Adriano Machado/CrusoéAdriano Machado/CrusoéKassio Marques votou contra a suspeição e ouviu impropérios de Gilmar
Aos poucos, os advogados do ex-presidente foram municiando os ministros da Segunda Turma e a imprensa com novos trechos das mensagens hackeadas, enquanto Gilmar sinalizava que estava prestes a retomar o julgamento após mais de dois anos. O movimento acabou sendo precipitado por uma outra reviravolta – esta sim, imprevisível –, quando Fachin decidiu anular todas as decisões da 13ª Vara Federal de Curitiba envolvendo os casos do ex-presidente, inclusive as condenações nas ações do tríplex e do sítio de Atibaia, por considerar que não havia relação dos crimes praticados pelo petista com o escândalo da Petrobras. Ao determinar a remessa dos casos para a Justiça Federal de Brasília, Fachin conferiu ao juiz que receberá os processos de Lula a possibilidade de usar as provas produzidas contra o petista no Paraná e extinguiu o habeas corpus que pedia a suspeição de Moro. Indignado com a decisão do colega, que beneficiava Lula mas não punia Moro, Gilmar ignorou o despacho e pautou o habeas corpus de Lula para o dia seguinte. Seu voto foi carregado com uma série de diálogos hackeados para desqualificar toda a operação, imputando crimes aos procuradores e a Moro. O mesmo fez o ministro Ricardo Lewandowski.

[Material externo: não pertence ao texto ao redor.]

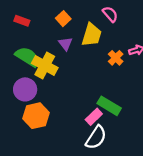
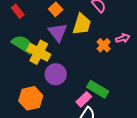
red rectangle: (22, 21) -> (18, 11), turned 32
purple triangle: (65, 44) -> (58, 32), size x1.5
purple circle: (25, 89) -> (56, 74), moved

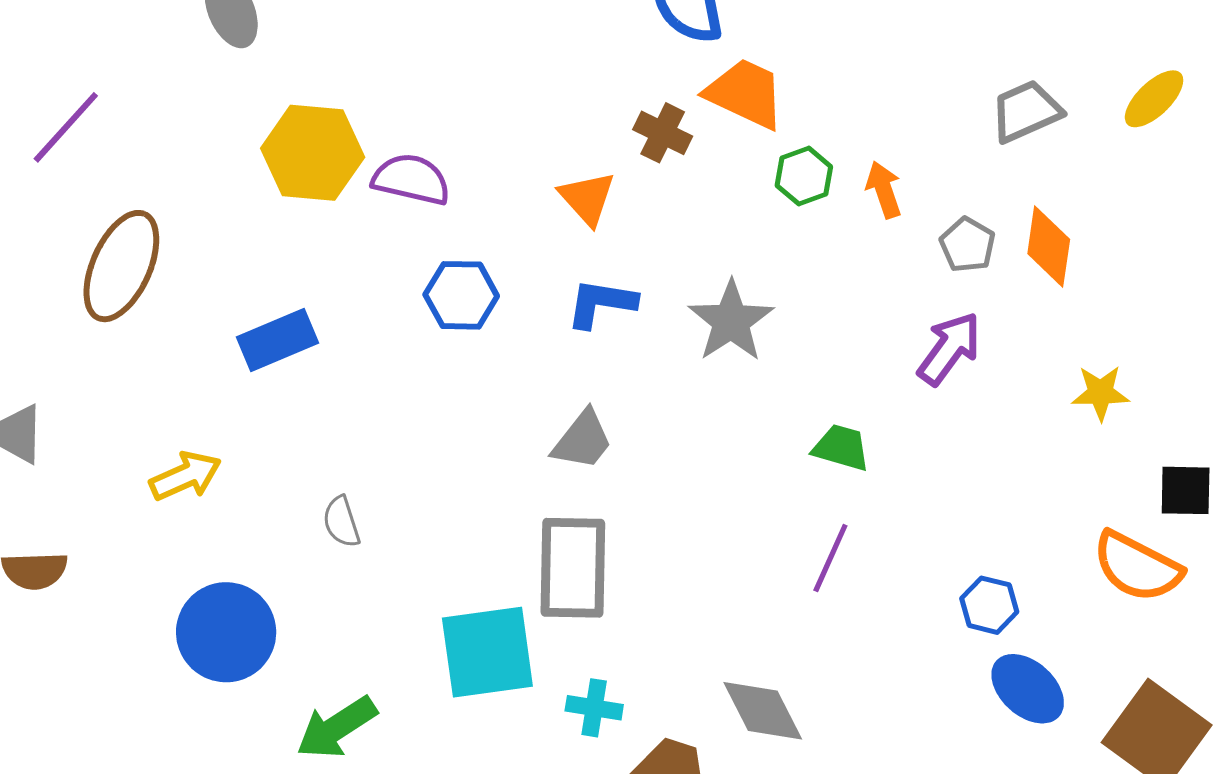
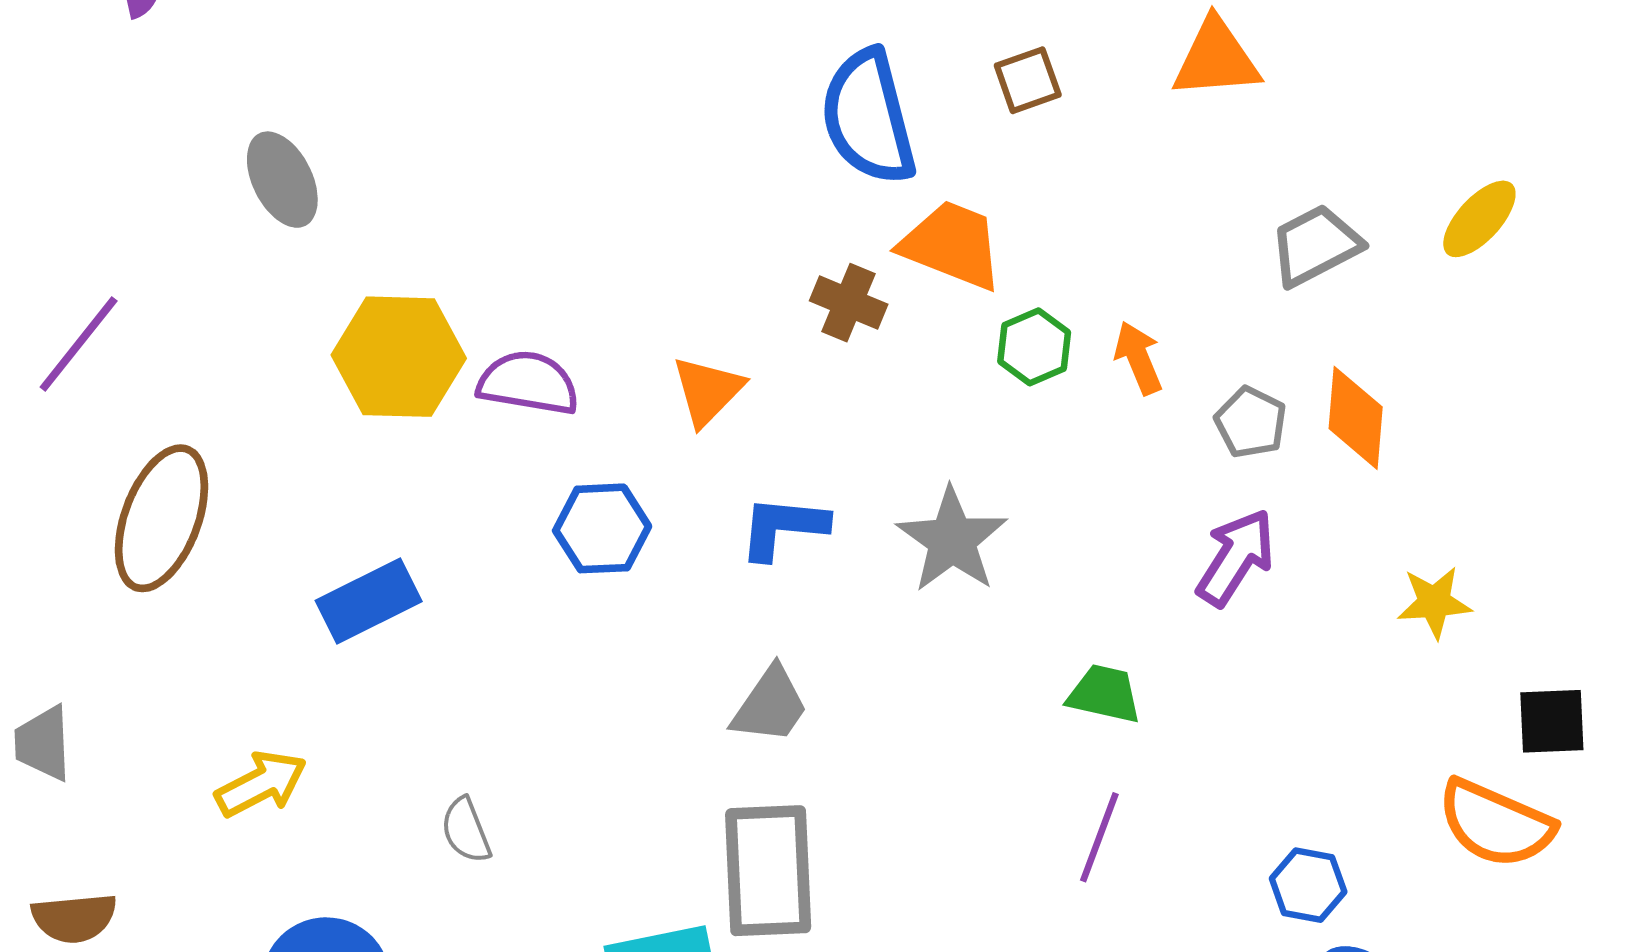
orange triangle: (587, 198) -> (708, 391), moved, turned 30

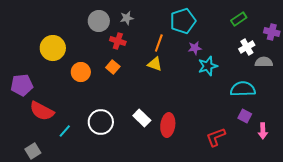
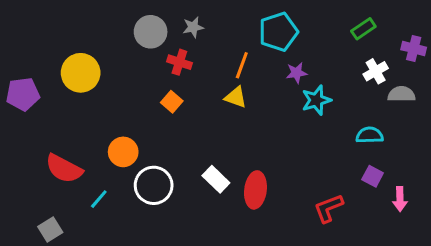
orange circle: (81, 72) -> (123, 152), moved
purple pentagon: (22, 85) -> (23, 94), moved
cyan semicircle: (243, 89) -> (370, 135), size x0.7

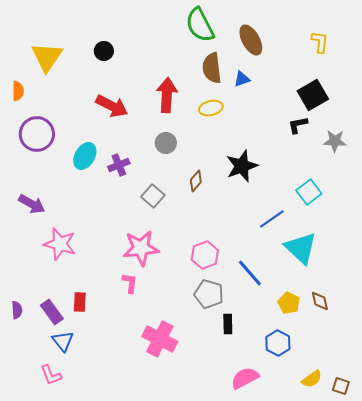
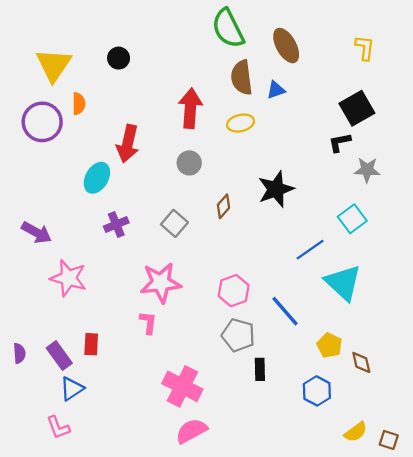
orange semicircle: (18, 91) -> (79, 104), moved
red arrow: (112, 106) -> (128, 144), moved, turned 76
purple circle: (37, 134) -> (42, 122), moved
gray star: (335, 141) -> (367, 170), moved
purple cross: (119, 165) -> (116, 225), moved
brown diamond: (320, 301) -> (361, 362), moved
blue triangle: (63, 341) -> (72, 389), turned 35
pink semicircle: (245, 378) -> (191, 431), moved

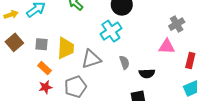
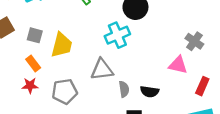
gray cross: (177, 24) -> (194, 41), turned -35
gray triangle: (91, 59) -> (102, 70), moved
gray semicircle: (124, 62) -> (124, 89), moved

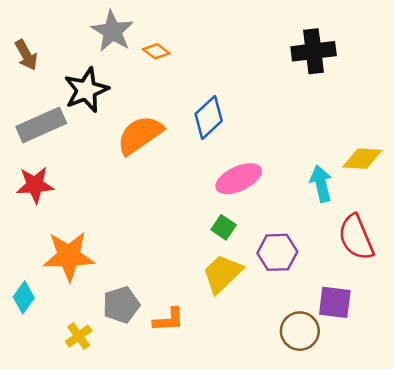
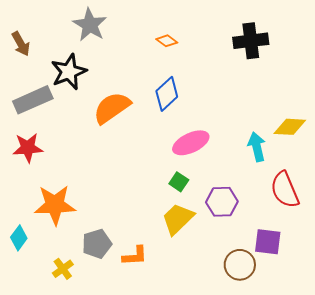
orange diamond: (156, 51) -> (167, 41), moved

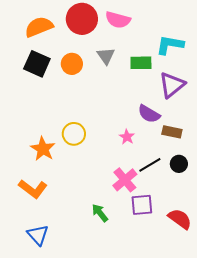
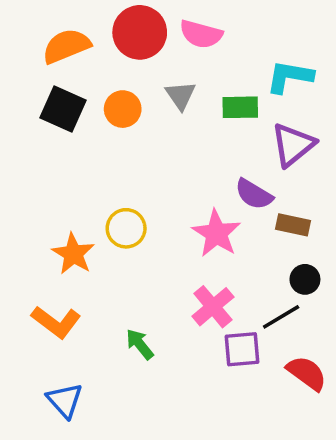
pink star: (127, 137) -> (216, 233), size x1.8
black line: (150, 165) -> (281, 317), moved
green arrow: (100, 213) -> (140, 344), moved

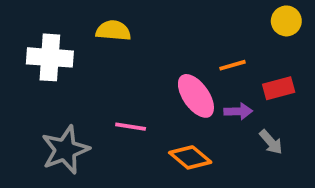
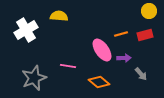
white cross: (50, 57) -> (26, 30), turned -35
red rectangle: (279, 88) -> (145, 35), moved

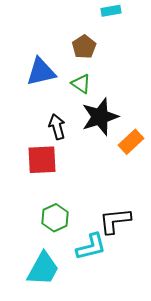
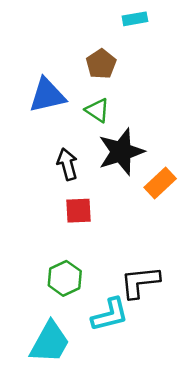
red square: (42, 160) -> (79, 211), moved, size x0.7

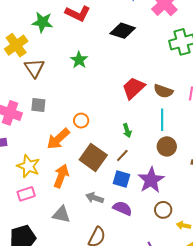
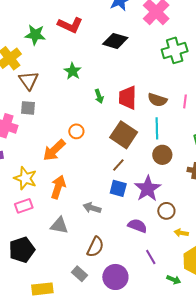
red trapezoid: (134, 88) -> (128, 98), turned -45
gray square: (38, 105) -> (28, 108), moved
green arrow: (127, 131) -> (99, 96), moved
brown square: (93, 157) -> (124, 135), moved
purple semicircle: (122, 208) -> (137, 226), moved
brown circle: (163, 210) -> (166, 211), moved

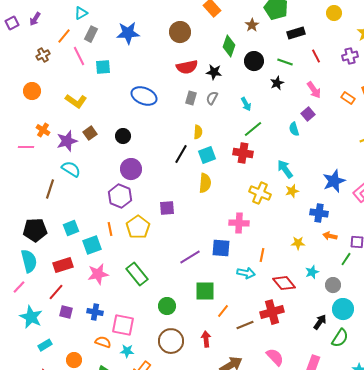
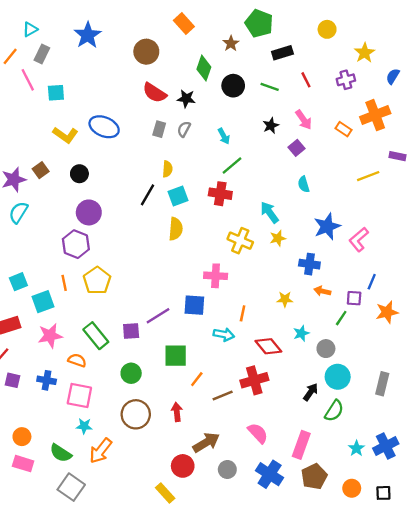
blue star: (128, 33) -> (88, 35), moved, turned -30
red semicircle: (187, 67) -> (155, 93), turned 45
black star: (277, 83) -> (271, 126), moved
yellow L-shape: (76, 101) -> (65, 135), moved
cyan semicircle: (294, 129) -> (304, 184), moved
cyan semicircle: (71, 169) -> (18, 212), turned -90
purple square: (167, 208) -> (131, 331), moved
orange semicircle: (103, 342) -> (77, 360), moved

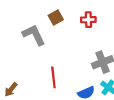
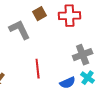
red cross: (88, 20) -> (70, 16), size x1.5

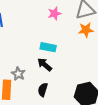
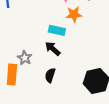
orange star: (86, 30) -> (74, 14), moved

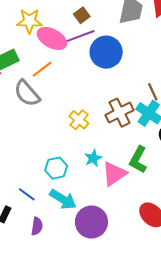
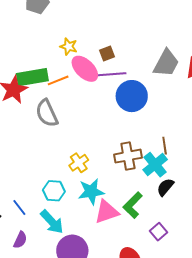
brown square: (82, 15) -> (107, 53), moved
yellow star: (29, 21) -> (69, 46), size x0.7
orange line: (42, 69) -> (58, 80), moved
yellow cross: (79, 120) -> (79, 163), moved
cyan star: (93, 158) -> (91, 192), size x1.5

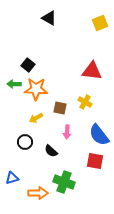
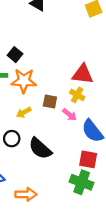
red triangle: (92, 71) -> (83, 74), moved
pink arrow: (67, 132) -> (70, 115), moved, turned -56
black semicircle: (51, 151) -> (40, 148), size x1.6
green cross: (64, 182) -> (82, 182), moved

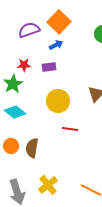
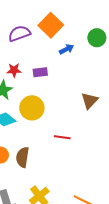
blue arrow: (56, 45) -> (66, 49), moved
yellow circle: (58, 101) -> (32, 108), moved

O estratégico uso retórico das provas ilícitas, como “reforço argumentativo” para declarar Moro parcial com os mesmos fatos conhecidos desde 2018 se mostrou exitoso. Embora não tenha convencido o ministro Kassio Marques, que rechaçou o uso das mensagens roubadas e demonstrou certo alinhamento aos interesses do presidente Jair Bolsonaro, quem o indicou para o Supremo, o plano de Gilmar triunfou quando a ministra Cármen Lúcia alterou o voto de dois anos atrás para julgar Moro parcial, alegando que o “cenário” que se tinha em 2018 mudou. Ela descartou ter levado em consideração na mudança de sua convicção as mensagens de Telegram lidas e relidas por Gilmar e Lewandowski, mas certamente não deve ter gostado de ter sido chamada de “fraquinha” e “amiguinha de Gilmar” nas conversas entre procuradores. Agora, como foi autor do voto condutor da vitória por 3 a 2 sobre Moro, o artilheiro Gilmar fica responsável por apreciar casos semelhantes – ou seja, ele será o relator de todos os outros pedidos de suspeição do ex-juiz que outros réus da Lava Jato devem endereçar à Segunda Turma para tentar anular suas condenações. Há novas batalhas nessa guerra e ela agora é controlada por Gilmar.